___ Extracted data
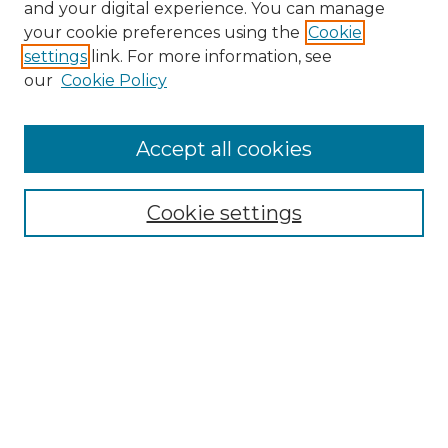
and your digital experience. You can manage
your cookie preferences using the
Cookie
settings
link. For more information, see
our
Cookie Policy
Accept all cookies
NRJ Archive Home
NRJ Website Home
Cookie settings
Submit An Article
Mastheads
Policies
UNMSOL Journals
UNMSOL Home
Most Popular Papers
Select an issue:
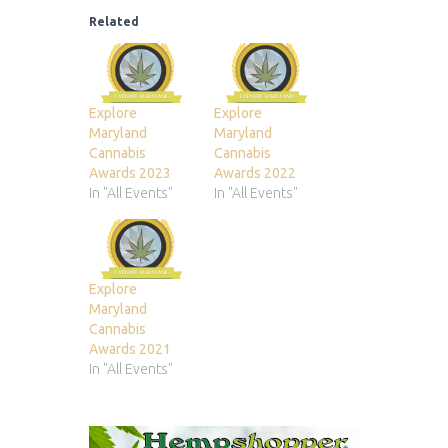
Related
Explore
Explore
Maryland
Maryland
Cannabis
Cannabis
Awards 2023
Awards 2022
In "All Events"
In "All Events"
Explore
Maryland
Cannabis
Awards 2021
In "All Events"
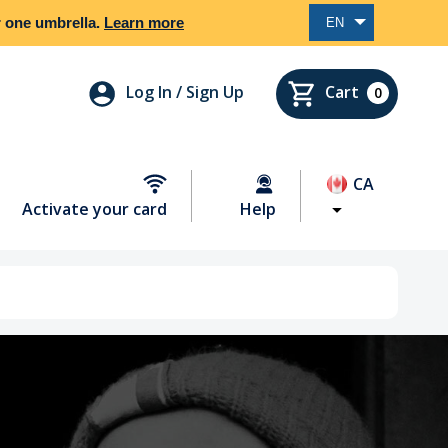
er one umbrella.
Learn more
EN
Log In / Sign Up
Cart
0
CA
Activate your card
Help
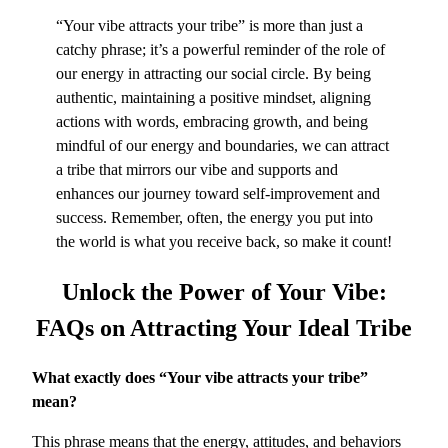
“Your vibe attracts your tribe” is more than just a
catchy phrase; it’s a powerful reminder of the role of
our energy in attracting our social circle. By being
authentic, maintaining a positive mindset, aligning
actions with words, embracing growth, and being
mindful of our energy and boundaries, we can attract
a tribe that mirrors our vibe and supports and
enhances our journey toward self-improvement and
success. Remember, often, the energy you put into
the world is what you receive back, so make it count!
Unlock the Power of Your Vibe:
FAQs
on Attracting Your Ideal Tribe
What exactly does “Your vibe attracts your tribe”
mean?
This phrase means that the energy, attitudes, and behaviors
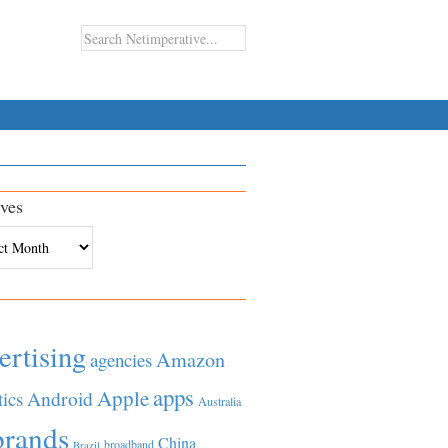
ves
es
ertising
Amazon
agencies
apps
Apple
Android
tics
Australia
brands
China
broadband
Brazil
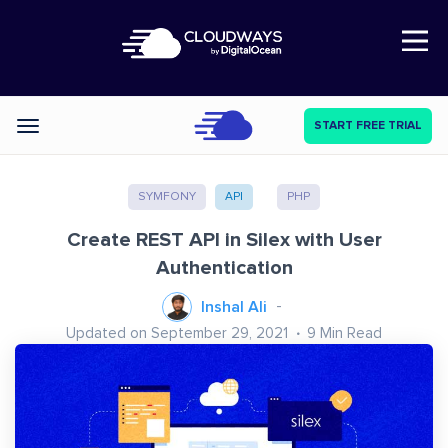
Open Nav
START FREE TRIAL
Categories
SYMFONY
API
PHP
Create REST API in Silex with User
Authentication
Inshal Ali
Updated on September 29, 2021
9
Min Read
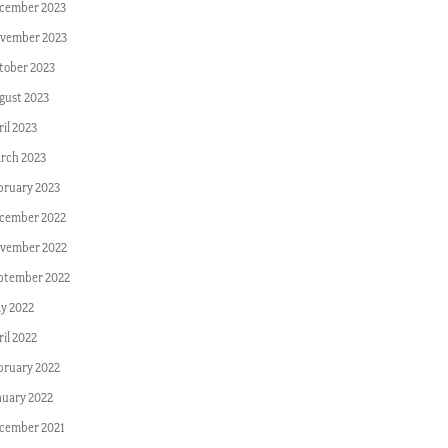
cember 2023
vember 2023
tober 2023
gust 2023
ril 2023
rch 2023
bruary 2023
cember 2022
vember 2022
ptember 2022
y 2022
ril 2022
bruary 2022
nuary 2022
cember 2021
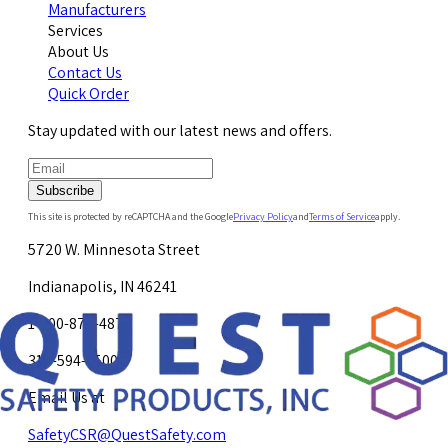
Manufacturers
Services
About Us
Contact Us
Quick Order
Stay updated with our latest news and offers.
Subscribe
This site is protected by reCAPTCHA and the Google
Privacy Policy
and
Terms of Service
apply.
5720 W. Minnesota Street
Indianapolis, IN 46241
1-800-878-4872
317-594-4500
Email Us at
SafetyCSR@QuestSafety.com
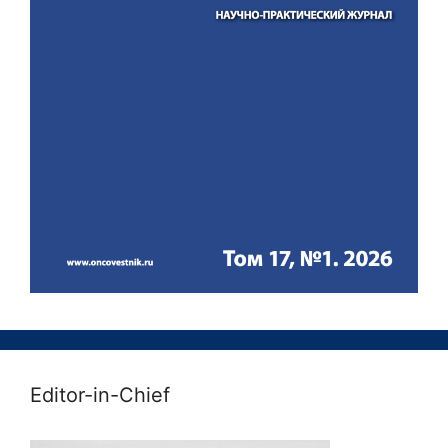
Editor-in-Chief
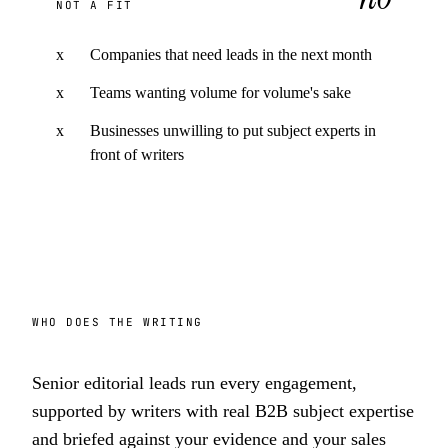
NOT A FIT
x
Companies that need leads in the next month
x
Teams wanting volume for volume's sake
x
Businesses unwilling to put subject experts in
front of writers
WHO DOES THE WRITING
Senior editorial leads run every engagement,
supported by writers with real B2B subject expertise
and briefed against your evidence and your sales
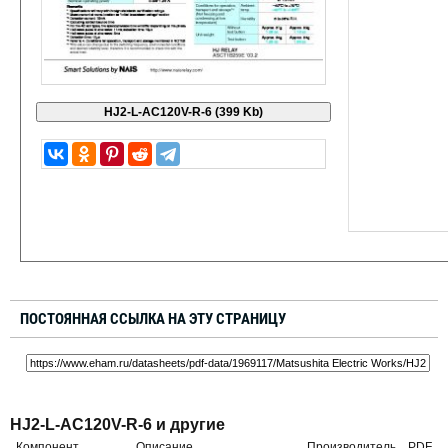
ПОСТОЯННАЯ ССЫЛКА НА ЭТУ СТРАНИЦУ
HJ2-L-AC120V-R-6 и другие
Компонент
Описание
Производитель
PDF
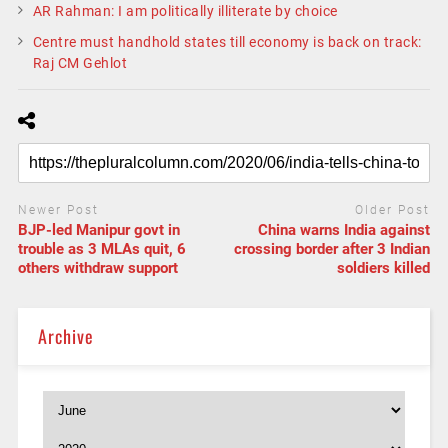
AR Rahman: I am politically illiterate by choice
Centre must handhold states till economy is back on track:
Raj CM Gehlot
Newer Post
Older Post
BJP-led Manipur govt in
China warns India against
trouble as 3 MLAs quit, 6
crossing border after 3 Indian
others withdraw support
soldiers killed
Archive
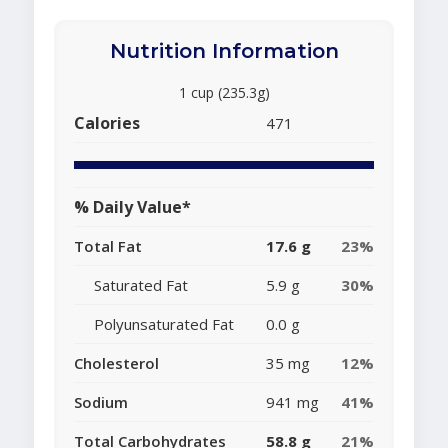
Nutrition Information
1 cup (235.3g)
Calories
471
% Daily Value*
Total Fat
17.6 g
23%
Saturated Fat
5.9 g
30%
Polyunsaturated Fat
0.0 g
Cholesterol
35 mg
12%
Sodium
941 mg
41%
Total Carbohydrates
58.8 g
21%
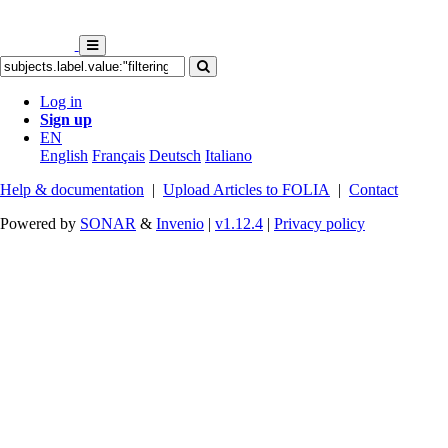
Log in
Sign up
EN
English
Français
Deutsch
Italiano
Help & documentation
|
Upload Articles to FOLIA
|
Contact
Powered by
SONAR
&
Invenio
|
v1.12.4
|
Privacy policy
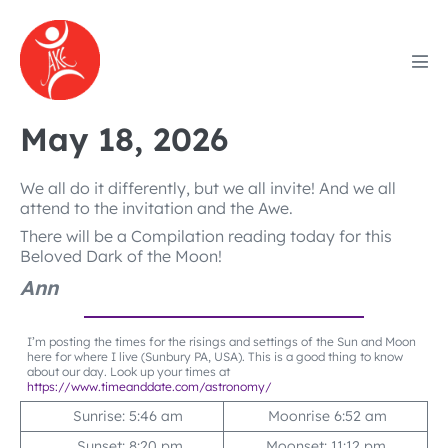
Skip
to
content
Men
Tog
May 18, 2026
We all do it differently, but we all invite! And we all
attend to the invitation and the Awe.
There will be a Compilation reading today for this
Beloved Dark of the Moon!
Ann
I’m posting the times for the risings and settings of the Sun and Moon
here for where I live (Sunbury PA, USA). This is a good thing to know
about our day. Look up your times at
https://www.timeanddate.com/astronomy/
Sunrise: 5:46 am
Moonrise 6:52 am
Sunset: 8:20 pm
Moonset: 11:12 pm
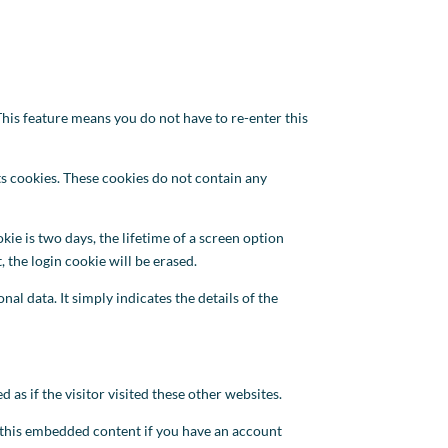
his feature means you do not have to re-enter this
ts cookies. These cookies do not contain any
kie is two days, the lifetime of a screen option
 the login cookie will be erased.
al data. It simply indicates the details of the
 as if the visitor visited these other websites.
h this embedded content if you have an account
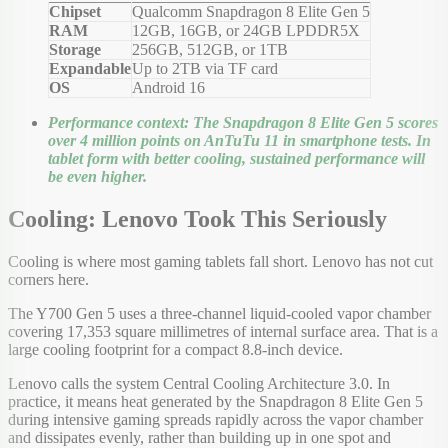
Chipset
Qualcomm Snapdragon 8 Elite Gen 5
RAM
12GB, 16GB, or 24GB LPDDR5X
Storage
256GB, 512GB, or 1TB
Expandable
Up to 2TB via TF card
OS
Android 16
Performance context: The Snapdragon 8 Elite Gen 5 scores
over 4 million points on AnTuTu 11 in smartphone tests. In
tablet form with better cooling, sustained performance will
be even higher.
Cooling: Lenovo Took This Seriously
Cooling is where most gaming tablets fall short. Lenovo has not cut
corners here.
The Y700 Gen 5 uses a three-channel liquid-cooled vapor chamber
covering 17,353 square millimetres of internal surface area. That is a
large cooling footprint for a compact 8.8-inch device.
Lenovo calls the system Central Cooling Architecture 3.0. In
practice, it means heat generated by the Snapdragon 8 Elite Gen 5
during intensive gaming spreads rapidly across the vapor chamber
and dissipates evenly, rather than building up in one spot and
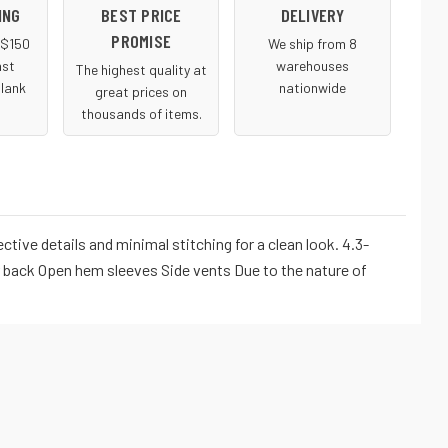
ING
BEST PRICE
DELIVERY
PROMISE
r $150
We ship from 8
ast
warehouses
The highest quality at
blank
nationwide
great prices on
thousands of items.
ive details and minimal stitching for a clean look. 4.3-
r back Open hem sleeves Side vents Due to the nature of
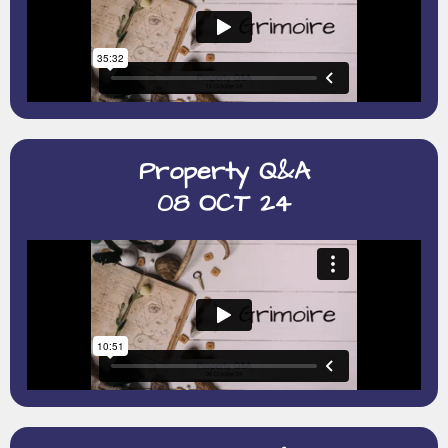
Property Q&A
08 OCT 24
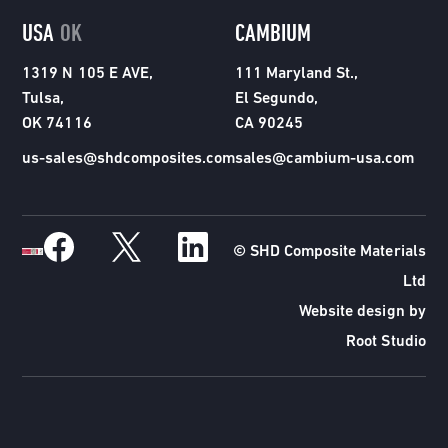
USA
OK
CAMBIUM
1319 N 105 E AVE,
111 Maryland St.,
Tulsa,
El Segundo,
OK 74116
CA 90245
us-sales@shdcomposites.com
sales@cambium-usa.com
© SHD Composite Materials
Ltd
Website design by
Root Studio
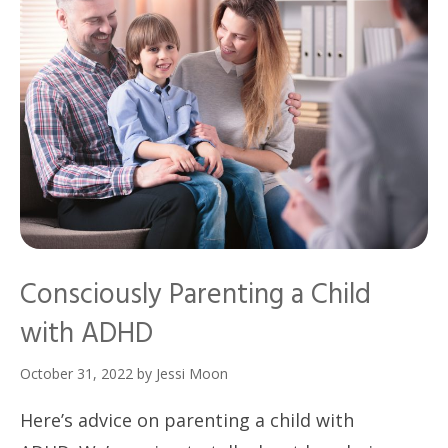
Consciously Parenting a Child
with ADHD
October 31, 2022
by
Jessi Moon
Here’s advice on parenting a child with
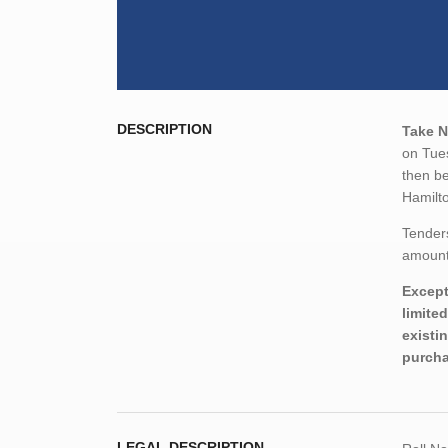
DESCRIPTION
Take N
on Tue
then be
Hamilt
Tender
amount,
Except
limite
existi
purcha
LEGAL DESCRIPTION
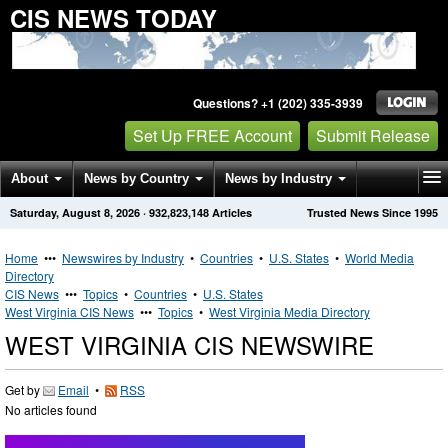
CIS NEWS TODAY
Questions? +1 (202) 335-3939
Set Up FREE Account
Submit Release
About
News by Country
News by Industry
Saturday, August 8, 2026
·
932,823,148
Articles
Trusted News Since 1995
Get News Alerts
Press Releases
Contact
Home
•••
Newswires by Industry
•
Countries
•
U.S. States
•
World Media
Directory
CIS News
•••
Topics
•
Countries
•
U.S. States
West Virginia CIS News
•••
Topics
•
West Virginia Media Directory
WEST VIRGINIA CIS NEWSWIRE
Get by
Email
•
RSS
No articles found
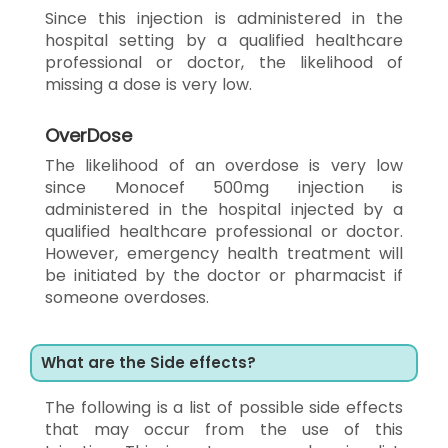
Since this injection is administered in the
hospital setting by a qualified healthcare
professional or doctor, the likelihood of
missing a dose is very low.
OverDose
The likelihood of an overdose is very low
since Monocef 500mg injection is
administered in the hospital injected by a
qualified healthcare professional or doctor.
However, emergency health treatment will
be initiated by the doctor or pharmacist if
someone overdoses.
What are the Side effects?
The following is a list of possible side effects
that may occur from the use of this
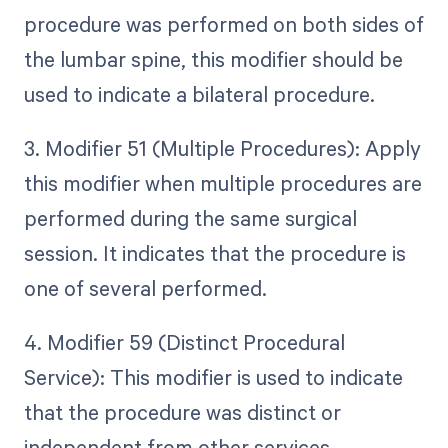
procedure was performed on both sides of
the lumbar spine, this modifier should be
used to indicate a bilateral procedure.
3. Modifier 51 (Multiple Procedures): Apply
this modifier when multiple procedures are
performed during the same surgical
session. It indicates that the procedure is
one of several performed.
4. Modifier 59 (Distinct Procedural
Service): This modifier is used to indicate
that the procedure was distinct or
independent from other services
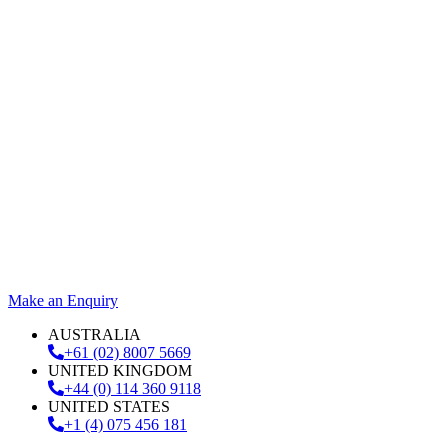
Make an Enquiry
AUSTRALIA
+61 (02) 8007 5669
UNITED KINGDOM
+44 (0) 114 360 9118
UNITED STATES
+1 (4) 075 456 181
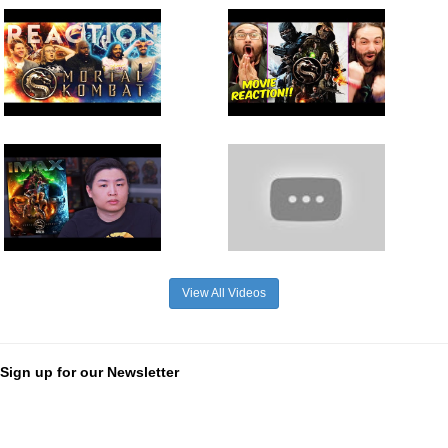
View All Videos
Sign up for our Newsletter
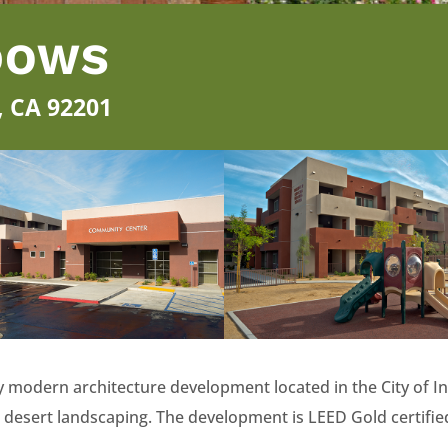
DOWS
o, CA 92201
 modern architecture development located in the City of In
 desert landscaping. The development is LEED Gold certifie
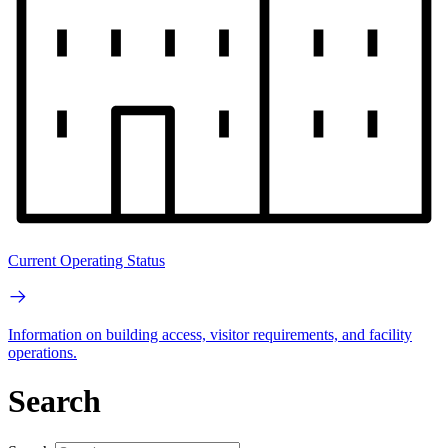
Current Operating Status
Information on building access, visitor requirements, and facility
operations.
Search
______
In which lines of the material above does the string "injection" occur? Copy them all.

Result —
Since this injection is administered in the
since Monocef 500mg injection is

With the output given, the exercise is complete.